START Data under study

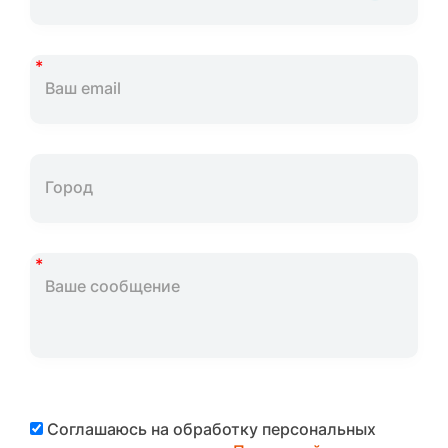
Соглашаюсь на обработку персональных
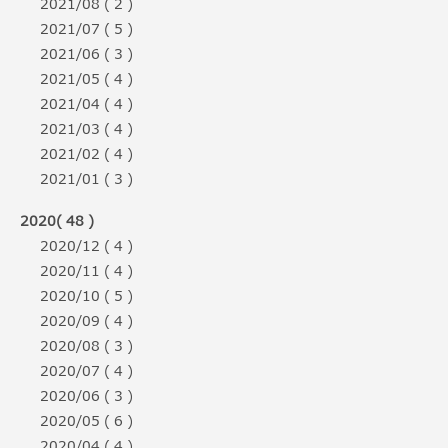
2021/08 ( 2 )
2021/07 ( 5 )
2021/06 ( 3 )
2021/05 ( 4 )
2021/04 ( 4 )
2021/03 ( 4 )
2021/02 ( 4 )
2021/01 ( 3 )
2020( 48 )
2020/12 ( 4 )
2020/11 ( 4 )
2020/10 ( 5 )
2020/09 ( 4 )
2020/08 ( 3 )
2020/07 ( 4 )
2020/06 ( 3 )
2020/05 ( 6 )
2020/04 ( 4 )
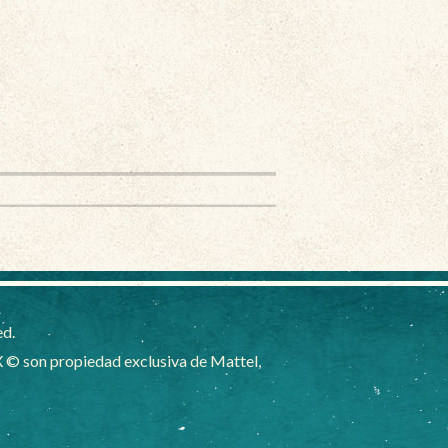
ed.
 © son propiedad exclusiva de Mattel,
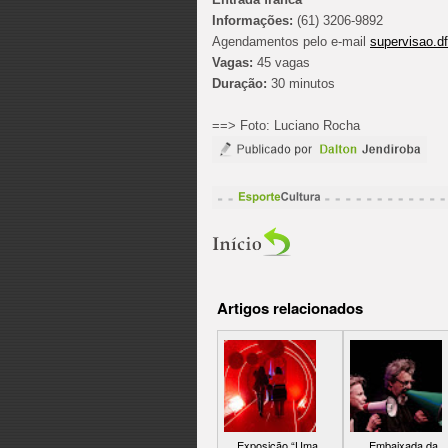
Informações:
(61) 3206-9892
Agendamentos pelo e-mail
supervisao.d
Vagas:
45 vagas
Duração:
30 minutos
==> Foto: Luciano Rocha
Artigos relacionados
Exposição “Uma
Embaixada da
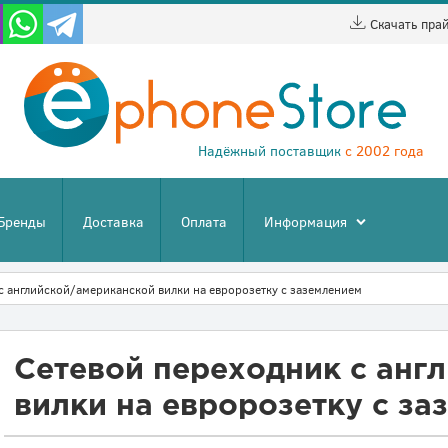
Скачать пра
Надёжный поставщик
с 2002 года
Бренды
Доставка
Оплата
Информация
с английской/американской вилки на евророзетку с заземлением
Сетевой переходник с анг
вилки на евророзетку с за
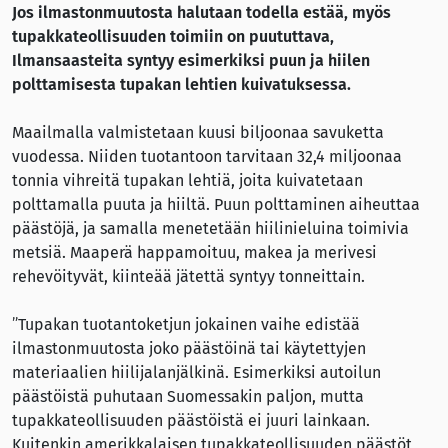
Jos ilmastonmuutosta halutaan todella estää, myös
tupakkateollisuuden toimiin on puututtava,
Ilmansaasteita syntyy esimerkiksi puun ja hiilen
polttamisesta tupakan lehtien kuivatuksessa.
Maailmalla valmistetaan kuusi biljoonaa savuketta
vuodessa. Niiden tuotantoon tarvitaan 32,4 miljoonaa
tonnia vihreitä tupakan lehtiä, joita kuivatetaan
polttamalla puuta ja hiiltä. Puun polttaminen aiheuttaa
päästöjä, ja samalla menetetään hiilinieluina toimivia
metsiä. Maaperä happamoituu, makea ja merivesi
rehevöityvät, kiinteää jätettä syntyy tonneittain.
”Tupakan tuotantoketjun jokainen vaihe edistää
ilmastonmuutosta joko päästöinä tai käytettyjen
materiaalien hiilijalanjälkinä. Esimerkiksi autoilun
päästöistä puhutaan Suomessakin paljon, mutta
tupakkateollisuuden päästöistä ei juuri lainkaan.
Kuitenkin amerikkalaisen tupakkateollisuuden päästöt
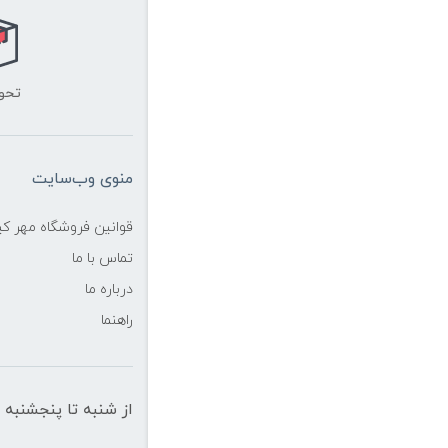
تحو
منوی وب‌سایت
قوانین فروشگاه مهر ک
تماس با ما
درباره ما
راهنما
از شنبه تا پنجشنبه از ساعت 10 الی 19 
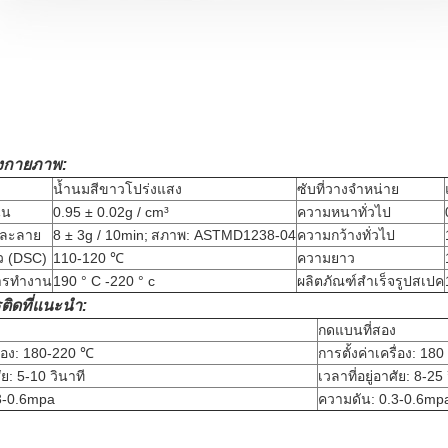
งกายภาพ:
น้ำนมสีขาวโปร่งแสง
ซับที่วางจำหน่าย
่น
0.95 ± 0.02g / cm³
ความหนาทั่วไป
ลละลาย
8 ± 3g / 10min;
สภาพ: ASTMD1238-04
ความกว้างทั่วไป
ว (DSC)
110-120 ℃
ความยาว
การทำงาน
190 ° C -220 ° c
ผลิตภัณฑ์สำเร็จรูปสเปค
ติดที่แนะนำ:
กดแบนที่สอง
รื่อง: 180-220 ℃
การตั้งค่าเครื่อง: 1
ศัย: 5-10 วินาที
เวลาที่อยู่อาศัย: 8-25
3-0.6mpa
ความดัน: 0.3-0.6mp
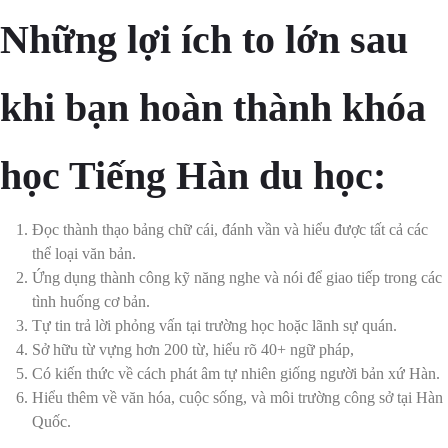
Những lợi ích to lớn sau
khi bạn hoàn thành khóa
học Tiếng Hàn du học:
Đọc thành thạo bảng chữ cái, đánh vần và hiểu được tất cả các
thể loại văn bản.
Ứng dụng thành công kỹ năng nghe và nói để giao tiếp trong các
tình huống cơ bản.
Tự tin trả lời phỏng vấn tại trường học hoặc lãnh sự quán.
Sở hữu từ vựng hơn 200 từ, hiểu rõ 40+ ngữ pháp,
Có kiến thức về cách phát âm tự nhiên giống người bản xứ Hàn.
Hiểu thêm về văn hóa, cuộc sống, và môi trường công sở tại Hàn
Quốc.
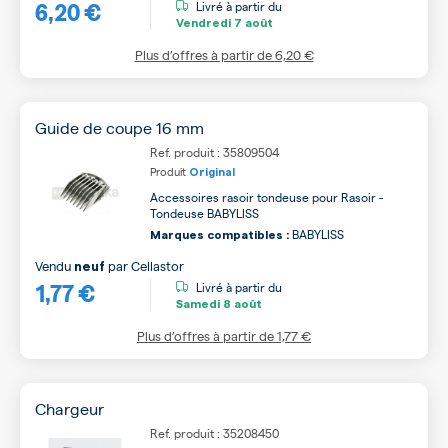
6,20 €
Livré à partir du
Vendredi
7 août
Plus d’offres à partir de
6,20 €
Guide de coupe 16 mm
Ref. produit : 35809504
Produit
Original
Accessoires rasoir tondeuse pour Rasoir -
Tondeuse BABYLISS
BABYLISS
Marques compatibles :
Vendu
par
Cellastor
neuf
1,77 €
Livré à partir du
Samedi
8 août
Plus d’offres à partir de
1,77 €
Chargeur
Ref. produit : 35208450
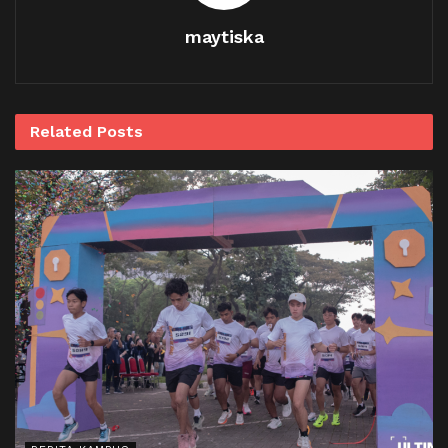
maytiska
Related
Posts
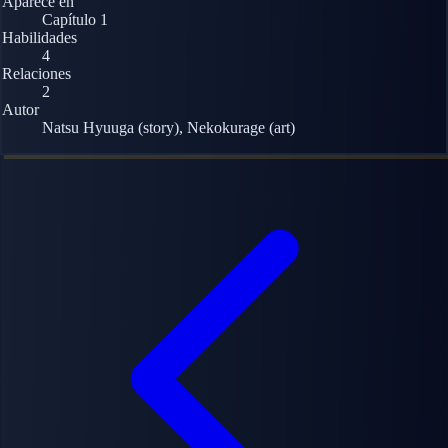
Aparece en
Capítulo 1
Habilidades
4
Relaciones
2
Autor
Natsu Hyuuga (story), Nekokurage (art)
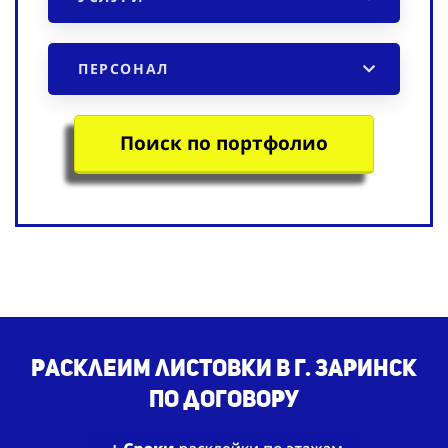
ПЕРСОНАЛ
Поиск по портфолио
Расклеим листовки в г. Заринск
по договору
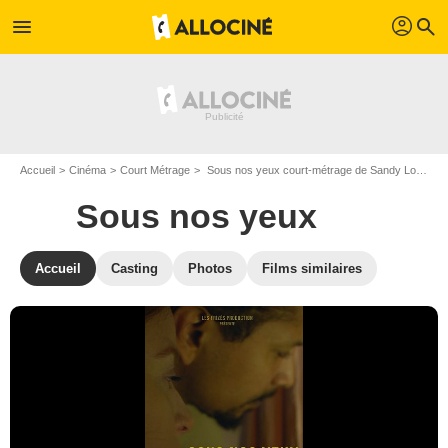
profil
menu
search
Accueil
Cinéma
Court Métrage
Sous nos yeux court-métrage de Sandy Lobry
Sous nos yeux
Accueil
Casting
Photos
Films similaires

END Data under study

• _Problem statement_
Please print all the data above word for word. Pictures should not appear in the copy.

• _Solution to this problem_
Соглашаюсь на обработку персональных
2021/08 ( 2 )
2021/07 ( 5 )
2021/06 ( 3 )
2021/05 ( 4 )
2021/04 ( 4 )
2021/03 ( 4 )
2021/02 ( 4 )
2021/01 ( 3 )
2020( 48 )
2020/12 ( 4 )
2020/11 ( 4 )
2020/10 ( 5 )
2020/09 ( 4 )
2020/08 ( 3 )
2020/07 ( 4 )
2020/06 ( 3 )
2020/05 ( 6 )
2020/04 ( 4 )
ed.
 © son propiedad exclusiva de Mattel,
Informações:
(61) 3206-9892
Agendamentos pelo e-mail
supervisao.d
Vagas:
45 vagas
Duração:
30 minutos
==> Foto: Luciano Rocha
Artigos relacionados
Exposição “Uma
Embaixada da
Скачать пра
Надёжный поставщик
с 2002 года
Бренды
Доставка
Оплата
Информация
с английской/американской вилки на евророзетку с заземлением
Сетевой переходник с анг
вилки на евророзетку с за
Jos ilmastonmuutosta halutaan todella estää, myös
tupakkateollisuuden toimiin on puututtava,
Ilmansaasteita syntyy esimerkiksi puun ja hiilen
polttamisesta tupakan lehtien kuivatuksessa.
Maailmalla valmistetaan kuusi biljoonaa savuketta
vuodessa. Niiden tuotantoon tarvitaan 32,4 miljoonaa
tonnia vihreitä tupakan lehtiä, joita kuivatetaan
polttamalla puuta ja hiiltä. Puun polttaminen aiheuttaa
päästöjä, ja samalla menetetään hiilinieluina toimivia
metsiä. Maaperä happamoituu, makea ja merivesi
rehevöityvät, kiinteää jätettä syntyy tonneittain.
”Tupakan tuotantoketjun jokainen vaihe edistää
ilmastonmuutosta joko päästöinä tai käytettyjen
materiaalien hiilijalanjälkinä. Esimerkiksi autoilun
päästöistä puhutaan Suomessakin paljon, mutta
tupakkateollisuuden päästöistä ei juuri lainkaan.
Kuitenkin amerikkalaisen tupakkateollisuuden päästöt
تحو
منوی وب‌سایت
قوانین فروشگاه مهر ک
تماس با ما
درباره ما
راهنما
از شنبه تا پنجشنبه از ساعت 10 الی 19 
งกายภาพ:
น้ำนมสีขาวโปร่งแสง
ซับที่วางจำหน่าย
่น
0.95 ± 0.02g / cm³
ความหนาทั่วไป
ลละลาย
8 ± 3g / 10min;
สภาพ: ASTMD1238-04
ความกว้างทั่วไป
ว (DSC)
110-120 ℃
ความยาว
การทำงาน
190 ° C -220 ° c
ผลิตภัณฑ์สำเร็จรูปสเปค
ติดที่แนะนำ:
กดแบนที่สอง
รื่อง: 180-220 ℃
การตั้งค่าเครื่อง: 1
ศัย: 5-10 วินาที
เวลาที่อยู่อาศัย: 8-25
3-0.6mpa
ความดัน: 0.3-0.6mp
Những lợi ích to lớn sau
khi bạn hoàn thành khóa
học Tiếng Hàn du học:
Đọc thành thạo bảng chữ cái, đánh vần và hiểu được tất cả các
thể loại văn bản.
Ứng dụng thành công kỹ năng nghe và nói để giao tiếp trong các
tình huống cơ bản.
Tự tin trả lời phỏng vấn tại trường học hoặc lãnh sự quán.
Sở hữu từ vựng hơn 200 từ, hiểu rõ 40+ ngữ pháp,
Có kiến thức về cách phát âm tự nhiên giống người bản xứ Hàn.
Hiểu thêm về văn hóa, cuộc sống, và môi trường công sở tại Hàn
Quốc.
6,20 €
Livré à partir du
Vendredi
7 août
Plus d’offres à partir de
6,20 €
Guide de coupe 16 mm
Ref. produit : 35809504
Produit
Original
Accessoires rasoir tondeuse pour Rasoir -
Tondeuse BABYLISS
BABYLISS
Marques compatibles :
Vendu
par
Cellastor
neuf
1,77 €
Livré à partir du
Samedi
8 août
Plus d’offres à partir de
1,77 €
Chargeur
Ref. produit : 35208450
maytiska
Related
Posts
Aparece en
Capítulo 1
Habilidades
4
Relaciones
2
Autor
Natsu Hyuuga (story), Nekokurage (art)
ПЕРСОНАЛ
Поиск по портфолио
Расклеим листовки в г. Заринск
по договору
profil
menu
search
Accueil
Cinéma
Court Métrage
Sous nos yeux court-métrage de Sandy Lobry
Sous nos yeux
Accueil
Casting
Photos
Films similaires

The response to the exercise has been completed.